#### [Required work]
Whenever a line below holds the word "item", count it; please give only the final number.

==========

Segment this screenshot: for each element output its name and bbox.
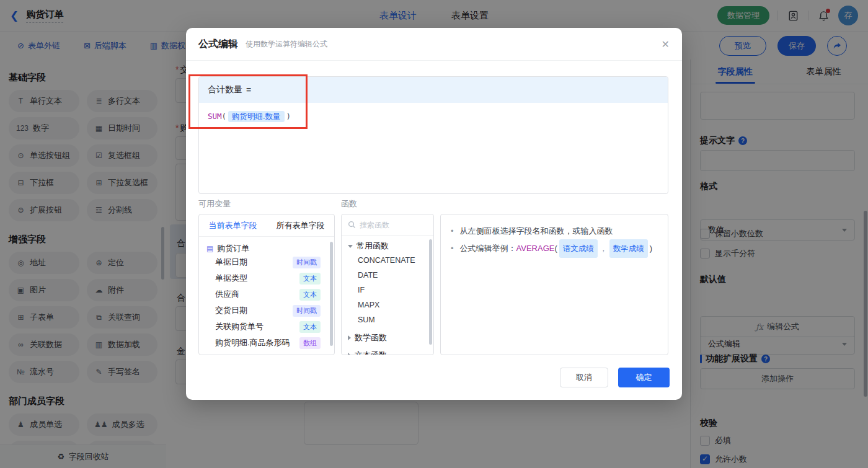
- example-field-chip: 语文成绩: [559, 239, 598, 258]
- function-group-label: 数学函数: [355, 332, 387, 343]
- variable-type-badge: 时间戳: [293, 257, 321, 268]
- variable-field-name: 关联购货单号: [215, 321, 264, 332]
- variables-root-label: 购货订单: [217, 243, 249, 254]
- function-group-math[interactable]: 数学函数: [342, 327, 433, 345]
- function-item[interactable]: IF: [342, 283, 433, 298]
- variable-type-badge: 文本: [299, 321, 321, 333]
- functions-scrollbar[interactable]: [429, 239, 432, 345]
- formula-editor-area[interactable]: 合计数量 = SUM(购货明细.数量): [198, 76, 668, 194]
- function-group-label: 常用函数: [356, 241, 389, 252]
- variable-field-row[interactable]: 关联购货单号 文本: [199, 319, 334, 335]
- paren-open: (: [222, 112, 227, 121]
- formula-editor-modal: 公式编辑 使用数学运算符编辑公式 ✕ 合计数量 = SUM(购货明细.数量) 可…: [186, 28, 682, 400]
- variable-field-row[interactable]: 购货明细.商品条形码 数组: [199, 335, 334, 351]
- function-item-label: MAPX: [358, 301, 379, 309]
- hint-line-1: 从左侧面板选择字段名和函数，或输入函数: [451, 223, 658, 239]
- functions-label: 函数: [341, 198, 357, 210]
- modal-subtitle: 使用数学运算符编辑公式: [246, 39, 327, 50]
- variable-type-badge: 文本: [299, 273, 321, 285]
- equals-sign: =: [246, 85, 251, 95]
- variables-panel: 当前表单字段 所有表单字段 ▤ 购货订单 单据日期 时间戳 单据类型 文本 供应…: [198, 214, 335, 355]
- example-function-name: AVERAGE: [516, 241, 555, 257]
- function-item[interactable]: CONCATENATE: [342, 253, 433, 268]
- formula-field-chip[interactable]: 购货明细.数量: [228, 111, 284, 122]
- tab-current-form-fields[interactable]: 当前表单字段: [199, 214, 267, 236]
- formula-target-row: 合计数量 =: [199, 77, 668, 103]
- example-field-chip: 数学成绩: [609, 239, 648, 258]
- hint-line-2: 公式编辑举例：AVERAGE(语文成绩，数学成绩): [451, 239, 658, 258]
- variable-field-row[interactable]: 单据日期 时间戳: [199, 254, 334, 270]
- paren-close: ): [286, 112, 291, 121]
- variable-type-badge: 文本: [299, 289, 321, 301]
- modal-title: 公式编辑: [198, 38, 238, 51]
- variable-field-name: 交货日期: [215, 305, 247, 316]
- functions-panel: 常用函数 CONCATENATEDATEIFMAPXSUM 数学函数 文本函数: [341, 214, 434, 355]
- caret-right-icon: [348, 353, 351, 355]
- function-item-label: SUM: [358, 316, 375, 324]
- variable-field-name: 购货明细.商品条形码: [215, 337, 290, 348]
- app-root: ❮ 购货订单 表单设计 表单设置 数据管理 存 ⊘ 表单外链: [0, 0, 868, 468]
- confirm-button[interactable]: 确定: [618, 368, 670, 387]
- variables-tabs: 当前表单字段 所有表单字段: [199, 214, 334, 237]
- function-item-label: CONCATENATE: [358, 256, 415, 265]
- search-icon: [348, 221, 356, 229]
- variable-field-name: 单据类型: [215, 273, 247, 284]
- function-search-input[interactable]: [360, 221, 422, 229]
- function-search-row: [342, 214, 433, 236]
- function-item-label: DATE: [358, 271, 378, 280]
- function-group-label: 文本函数: [355, 350, 387, 355]
- variable-field-row[interactable]: 交货日期 时间戳: [199, 302, 334, 319]
- caret-right-icon: [348, 335, 351, 340]
- formula-expression[interactable]: SUM(购货明细.数量): [199, 103, 668, 131]
- function-item[interactable]: DATE: [342, 268, 433, 283]
- modal-footer: 取消 确定: [186, 368, 682, 387]
- variable-field-name: 供应商: [215, 289, 239, 300]
- function-item[interactable]: MAPX: [342, 298, 433, 312]
- function-group-text[interactable]: 文本函数: [342, 345, 433, 355]
- variable-type-badge: 时间戳: [293, 305, 321, 317]
- variables-label: 可用变量: [198, 198, 231, 210]
- formula-function-name: SUM: [208, 112, 222, 121]
- cancel-button[interactable]: 取消: [560, 368, 608, 387]
- variable-field-row[interactable]: 单据类型 文本: [199, 270, 334, 286]
- function-item-label: IF: [358, 286, 365, 294]
- tab-all-form-fields[interactable]: 所有表单字段: [267, 214, 334, 236]
- form-doc-icon: ▤: [206, 244, 213, 253]
- modal-header: 公式编辑 使用数学运算符编辑公式 ✕: [186, 28, 682, 61]
- variable-field-row[interactable]: 供应商 文本: [199, 286, 334, 302]
- variables-tree-root[interactable]: ▤ 购货订单: [199, 237, 334, 254]
- variables-scrollbar[interactable]: [330, 242, 333, 346]
- variable-type-badge: 数组: [299, 337, 321, 349]
- variable-field-name: 单据日期: [215, 257, 247, 268]
- hint-panel: 从左侧面板选择字段名和函数，或输入函数 公式编辑举例：AVERAGE(语文成绩，…: [440, 214, 668, 355]
- function-group-common[interactable]: 常用函数: [342, 236, 433, 253]
- function-item[interactable]: SUM: [342, 312, 433, 327]
- close-icon[interactable]: ✕: [662, 38, 670, 50]
- caret-down-icon: [348, 245, 353, 248]
- formula-target-field: 合计数量: [208, 84, 242, 95]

==========

#### [Output]
10